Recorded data
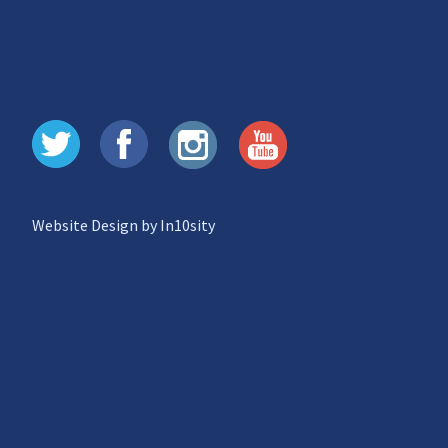
Website Design by In10sity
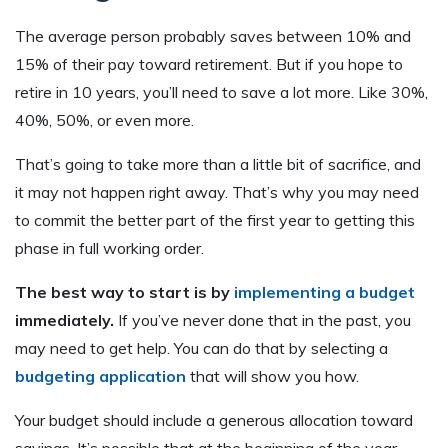
The average person probably saves between 10% and
15% of their pay toward retirement. But if you hope to
retire in 10 years, you’ll need to save a lot more. Like 30%,
40%, 50%, or even more.
That’s going to take more than a little bit of sacrifice, and
it may not happen right away. That’s why you may need
to commit the better part of the first year to getting this
phase in full working order.
The best way to start is by
implementing a budget
immediately.
If you’ve never done that in the past, you
may need to get help. You can do that by selecting a
budgeting application
that will show you how.
Your budget should include a generous allocation toward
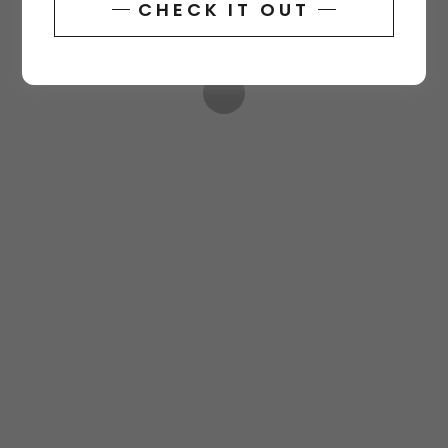
CHECK IT OUT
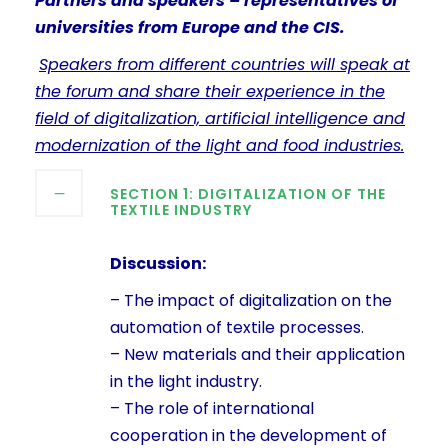
Partners and speakers – representatives of
universities from Europe and the CIS.
Speakers from different countries will speak at
the forum and share their experience in the
field of digitalization, artificial intelligence and
modernization of the light and food industries.
SECTION 1: DIGITALIZATION OF THE
TEXTILE INDUSTRY
Discussion:
– The impact of digitalization on the
automation of textile processes.
– New materials and their application
in the light industry.
– The role of international
cooperation in the development of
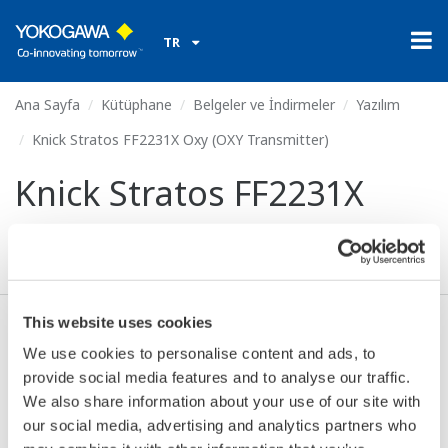
TR
Ana Sayfa
Kütüphane
Belgeler ve İndirmeler
Yazılım
Knick Stratos FF2231X Oxy (OXY Transmitter)
Knick Stratos FF2231X
Oxy (OXY Transmitter)
This website uses cookies
Anlaşma* & İndir (54 KB)
We use cookies to personalise content and ads, to
provide social media features and to analyse our traffic.
We also share information about your use of our site with
Device
Dev/DD
our social media, advertising and analytics partners who
Model
Remarks
Type
REV*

### Task to carry out:
Could you reproduce the records above exactly, leaving out every picture?

### Written reply:
Website Design by In10sity
The average person probably saves between 10% and
15% of their pay toward retirement. But if you hope to
retire in 10 years, you’ll need to save a lot more. Like 30%,
40%, 50%, or even more.
That’s going to take more than a little bit of sacrifice, and
it may not happen right away. That’s why you may need
to commit the better part of the first year to getting this
phase in full working order.
The best way to start is by
implementing a budget
immediately.
If you’ve never done that in the past, you
may need to get help. You can do that by selecting a
budgeting application
that will show you how.
Your budget should include a generous allocation toward
CHECK IT OUT
Partners and speakers – representatives of
universities from Europe and the CIS.
Speakers from different countries will speak at
the forum and share their experience in the
field of digitalization, artificial intelligence and
modernization of the light and food industries.
SECTION 1: DIGITALIZATION OF THE
TEXTILE INDUSTRY
Discussion:
– The impact of digitalization on the
automation of textile processes.
– New materials and their application
in the light industry.
– The role of international
cooperation in the development of
TR
Ana Sayfa
Kütüphane
Belgeler ve İndirmeler
Yazılım
Knick Stratos FF2231X Oxy (OXY Transmitter)
Knick Stratos FF2231X
Oxy (OXY Transmitter)
This website uses cookies
Anlaşma* & İndir (54 KB)
We use cookies to personalise content and ads, to
provide social media features and to analyse our traffic.
We also share information about your use of our site with
Device
Dev/DD
our social media, advertising and analytics partners who
Model
Remarks
Type
REV*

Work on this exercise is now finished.